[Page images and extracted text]
---

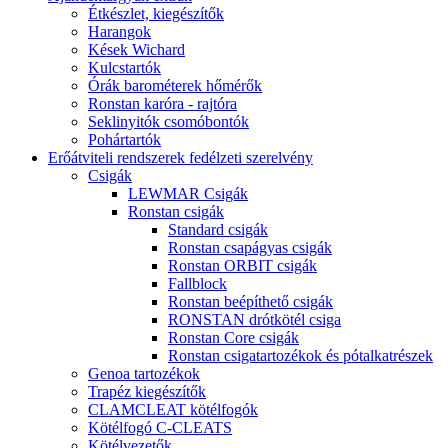
Étkészlet, kiegészítők
Harangok
Kések Wichard
Kulcstartók
Órák barométerek hőmérők
Ronstan karóra - rajtóra
Seklinyitók csomóbontók
Pohártartók
Erőátviteli rendszerek fedélzeti szerelvény
Csigák
LEWMAR Csigák
Ronstan csigák
Standard csigák
Ronstan csapágyas csigák
Ronstan ORBIT csigák
Fallblock
Ronstan beépíthető csigák
RONSTAN drótkötél csiga
Ronstan Core csigák
Ronstan csigatartozékok és pótalkatrészek
Genoa tartozékok
Trapéz kiegészítők
CLAMCLEAT kötélfogók
Kötélfogó C-CLEATS
Kötélvezetők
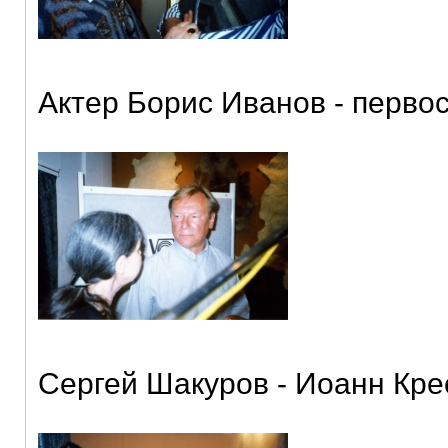
Актер Борис Иванов - перво
Сергей Шакуров - Иоанн Кре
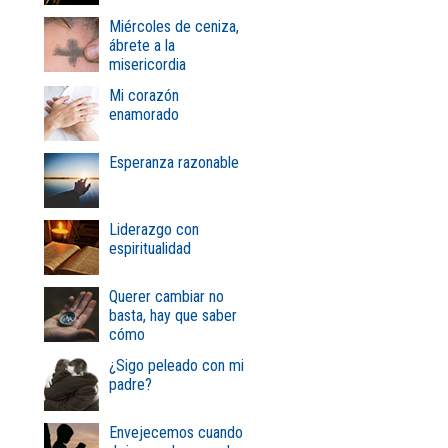
Miércoles de ceniza,
ábrete a la
misericordia
Mi corazón
enamorado
Esperanza razonable
Liderazgo con
espiritualidad
Querer cambiar no
basta, hay que saber
cómo
¿Sigo peleado con mi
padre?
Envejecemos cuando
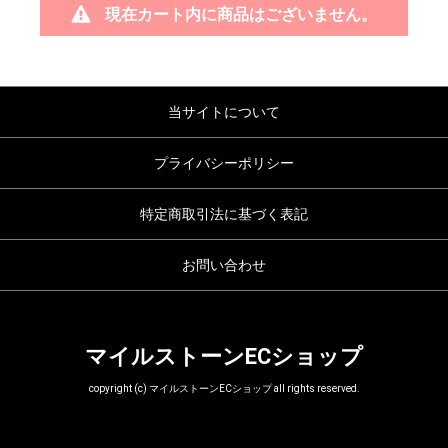
現在カート内に商品はございません。
当サイトについて
プライバシーポリシー
特定商取引法に基づく表記
お問い合わせ
マイルストーンECショップ
copyright (c) マイルストーンECショップ all rights reserved.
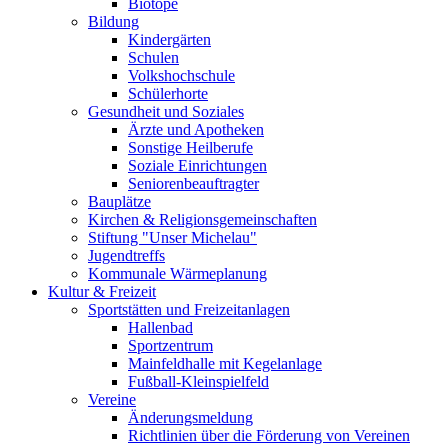
Biotope
Bildung
Kindergärten
Schulen
Volkshochschule
Schülerhorte
Gesundheit und Soziales
Ärzte und Apotheken
Sonstige Heilberufe
Soziale Einrichtungen
Seniorenbeauftragter
Bauplätze
Kirchen & Religionsgemeinschaften
Stiftung "Unser Michelau"
Jugendtreffs
Kommunale Wärmeplanung
Kultur & Freizeit
Sportstätten und Freizeitanlagen
Hallenbad
Sportzentrum
Mainfeldhalle mit Kegelanlage
Fußball-Kleinspielfeld
Vereine
Änderungsmeldung
Richtlinien über die Förderung von Vereinen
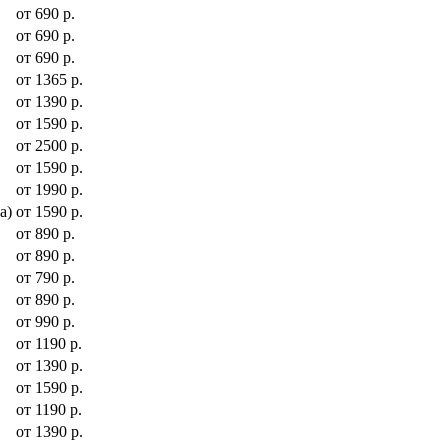
от 690 р.
от 690 р.
от 690 р.
от 1365 р.
от 1390 р.
от 1590 р.
от 2500 р.
от 1590 р.
от 1990 р.
а)
от 1590 р.
от 890 р.
от 890 р.
от 790 р.
от 890 р.
от 990 р.
от 1190 р.
от 1390 р.
от 1590 р.
от 1190 р.
от 1390 р.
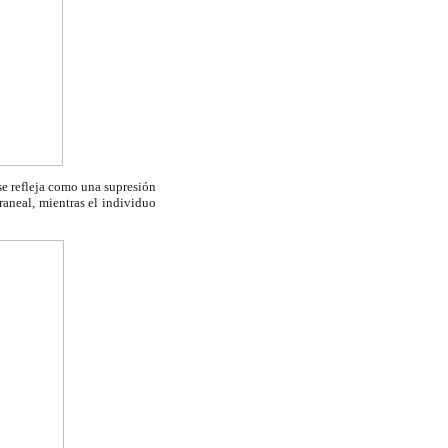
 se refleja como una supresión
craneal, mientras el individuo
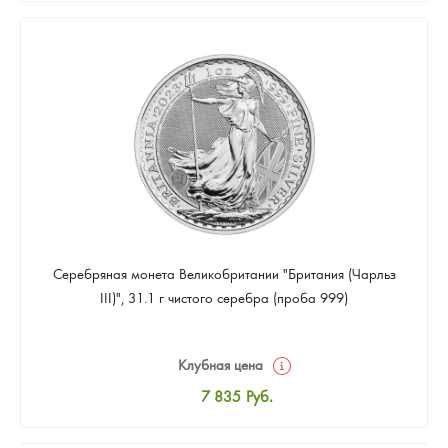
8 096
Руб.
Цена выкупа
Звоните
Серебряная монета Великобритании "Британия (Чарльз
III)", 31.1 г чистого серебра (проба 999)
Клубная цена
7 835
Руб.
Стандартная цена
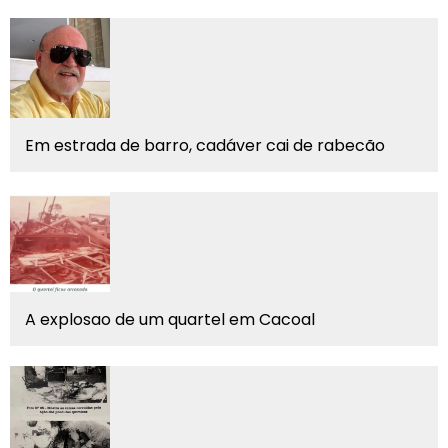
Em estrada de barro, cadáver cai de rabecão
A explosao de um quartel em Cacoal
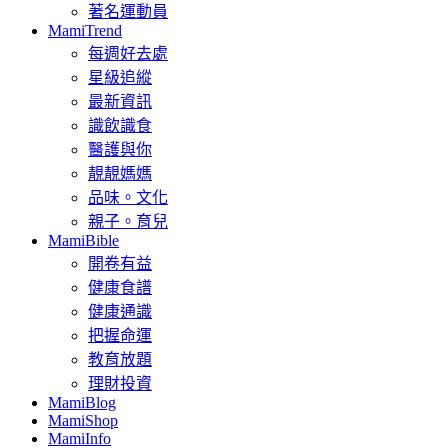
著名運動員
MamiTrend
每週好去處
星級追縱
最新資訊
識飲識食
醫護與你
靚靚媽媽
品味。文化
親子。育兒
MamiBible
開卷有益
健康食譜
健康通識
把握命運
教育放題
理財投資
MamiBlog
MamiShop
MamiInfo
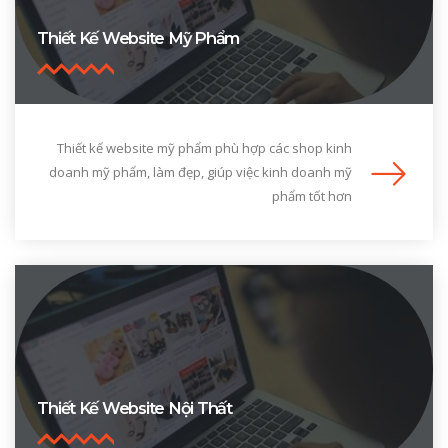
Thiết Kế Website Mỹ Phẩm
Thiết kế website mỹ phẩm phù hợp các shop kinh
doanh mỹ phẩm, làm đẹp, giúp việc kinh doanh mỹ
phẩm tốt hơn
Thiết Kế Website Nội Thất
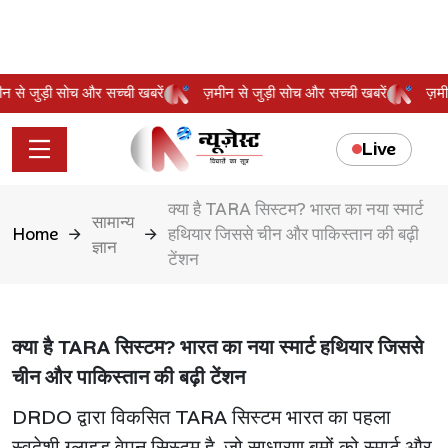
़मीन से जुड़ी सोच और सच्ची खबरें
ज़मीन से जुड़ी सोच और सच्ची खबरें
ज
Live
क्या है TARA सिस्टम? भारत का नया स्मार्ट
सामान्य
Home
हथियार जिससे चीन और पाकिस्तान की बढ़ी
ज्ञान
टेंशन
क्या है TARA सिस्टम? भारत का नया स्मार्ट हथियार जिससे
चीन और पाकिस्तान की बढ़ी टेंशन
DRDO द्वारा विकसित TARA सिस्टम भारत का पहला
स्वदेशी ग्लाइड वेपन सिस्टम है, जो साधारण बमों को स्मार्ट और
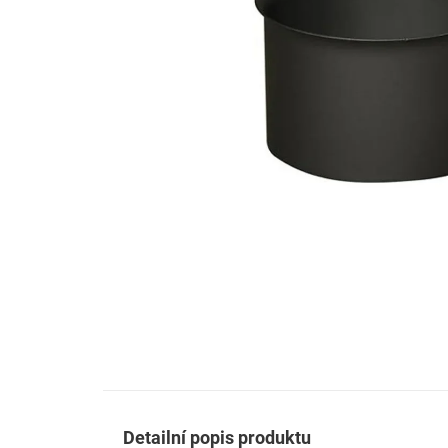
Detailní popis produktu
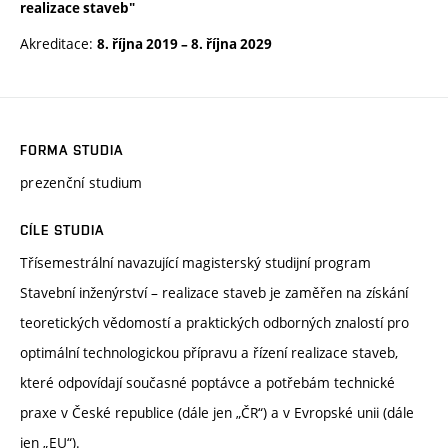
realizace staveb"
Akreditace:
8. října 2019
–
8. října 2029
FORMA STUDIA
prezenční studium
CÍLE STUDIA
Třísemestrální navazující magisterský studijní program
Stavební inženýrství – realizace staveb je zaměřen na získání
teoretických vědomostí a praktických odborných znalostí pro
optimální technologickou přípravu a řízení realizace staveb,
které odpovídají současné poptávce a potřebám technické
praxe v České republice (dále jen „ČR“) a v Evropské unii (dále
jen „EU“).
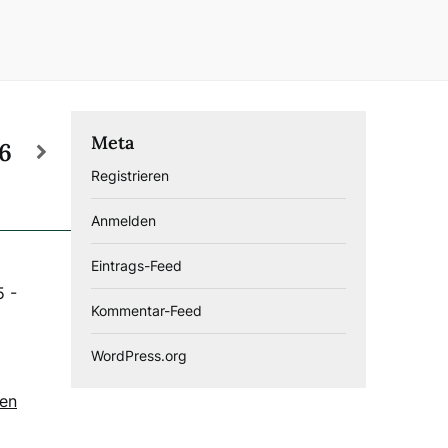
Meta
26
Registrieren
Anmelden
Eintrags-Feed
5
-
Kommentar-Feed
WordPress.org
gen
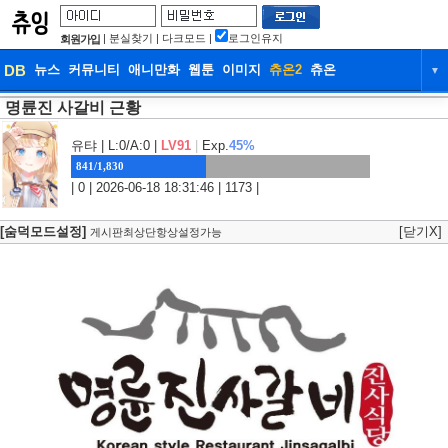
|
분실찾기
|
다크모드
|
로그인유지
회원가입
DB
뉴스
커뮤니티
애니만화
웹툰
이미지
츄온2
츄온
▼
명륜진 사갈비 근황
DB
뉴스
커뮤니티
애니만화
웹툰
이미지
츄온2
츄온
유탸
| L:0/A:0 |
LV91
|
Exp.
45%
841/1,830
| 0 | 2026-06-18 18:31:46 | 1173 |
[숨덕모드설정]
[닫기X]
게시판최상단항상설정가능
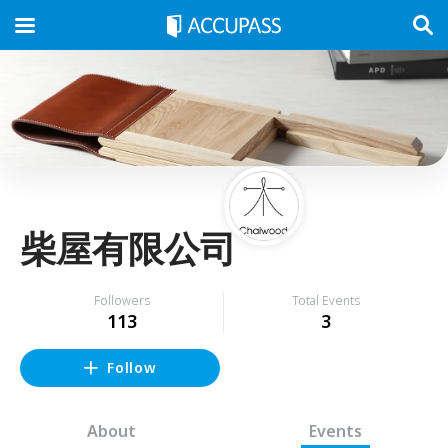
柴屋有限公司
Followers
Total Events
113
3
Follow
About
Events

---

Identify the lines in the entries that hold "realizace" and return each one.

Answer to the exercise ▸
realizace staveb"
Stavební inženýrství – realizace staveb je zaměřen na získání
optimální technologickou přípravu a řízení realizace staveb,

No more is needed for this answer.